Norwegian war veteran compares neo-Nazi group which marched in Kristiansand to Nazi occupation time in Norway.
Last week, a group of neo-Nazi named “Fatherland First” held a demonstration in Kristiansand despite police ban. The march attracted 60-70 neo-nazis from neighboring countries. Police in Kristiansand was criticized for not having stopped the march.
Thor Hofsbro (83) who experienced World War II strongly reacted to both the demonstrators and the police in Kristiansand.
– It seems that history repeats. I think they are dangerous.
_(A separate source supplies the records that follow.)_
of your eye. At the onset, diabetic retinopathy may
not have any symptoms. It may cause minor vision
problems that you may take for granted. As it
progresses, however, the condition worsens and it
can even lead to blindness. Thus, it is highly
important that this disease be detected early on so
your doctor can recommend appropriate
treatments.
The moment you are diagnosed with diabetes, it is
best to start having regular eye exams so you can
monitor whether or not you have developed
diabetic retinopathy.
Much more dangerous than Quisling and his men before the war, “said the veteran Thor Hofsbro to Dagbladet.
Hofsbro was 8 years old when Hitler Germany invaded Norway on April 9, 1940. Hofsbro joined in resistance and became one of those who had to flee to Sweden, writes Dagbladet.
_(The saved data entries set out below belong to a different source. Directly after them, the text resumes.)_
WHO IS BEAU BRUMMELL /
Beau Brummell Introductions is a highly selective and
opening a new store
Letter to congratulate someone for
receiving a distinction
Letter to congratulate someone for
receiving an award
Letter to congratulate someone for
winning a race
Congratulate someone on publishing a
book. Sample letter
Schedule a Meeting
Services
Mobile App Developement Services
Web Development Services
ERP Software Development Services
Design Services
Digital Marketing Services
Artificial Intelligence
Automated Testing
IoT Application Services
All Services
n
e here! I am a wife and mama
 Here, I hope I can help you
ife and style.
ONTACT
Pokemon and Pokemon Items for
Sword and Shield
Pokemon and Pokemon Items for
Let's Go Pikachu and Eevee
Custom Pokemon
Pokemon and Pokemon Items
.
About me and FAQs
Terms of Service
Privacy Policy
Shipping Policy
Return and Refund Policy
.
Hofsbro thinks it is terrible that the police in Kristiansand did not stop the neo-Nazi demonstration and compares it to police cooperation with the occupants during the war.
The police in Kristiansand is in the process of evaluating the incident.
[news 15778]
About Quisling
Vidkun Abraham Lauritz Jonssøn Quisling was a Norwegian military officer and politician who nominally headed the government of Norway after the country was occupied by Nazi Germany during World War II.
Quisling first came to international prominence as a close collaborator of Fridtjof Nansen, organizing humanitarian relief during the Russian famine of 1921 in Povolzhye. He was posted as a Norwegian diplomat to the Soviet Union, and for some time also managed British diplomatic affairs there. He returned to Norway in 1929, and served as Minister of Defence in the governments of Peder Kolstad (1931–32) and Jens Hundseid (1932–33), representing the Farmers’ Party.
In 1933, Quisling left the Farmers’ Party and founded the fascist party Nasjonal Samling. Although he achieved some popularity after his attacks on the political left, his party failed to win any seats in the Storting and by 1940 it was still little more than peripheral. On 9 April 1940, with the German invasion of Norway in progress, he attempted to seize power in the world’s first radio-broadcast coup d’état, but failed after the Germans refused to support his government.
From 1942 to 1945 he served as Prime Minister of Norway, heading the Norwegian state administration jointly with the German civilian administrator Josef Terboven. His pro-Nazi puppet government, known as the Quisling regime, was dominated by ministers from Nasjonal Samling. The collaborationist government participated in Germany’s genocidal Final Solution. Quisling was put on trial during the legal purge in Norway after World War II: he was found guilty of charges including embezzlement, murder and high treason against the Norwegian state, and was sentenced to death. He was executed by firing squad at Akershus Fortress, Oslo, on 24 October 1945. The word “quisling” has since become a byword for “collaborator” or “traitor” in several languages, reflecting the very poor light in which Quisling’s actions were seen (both at the time and since his death).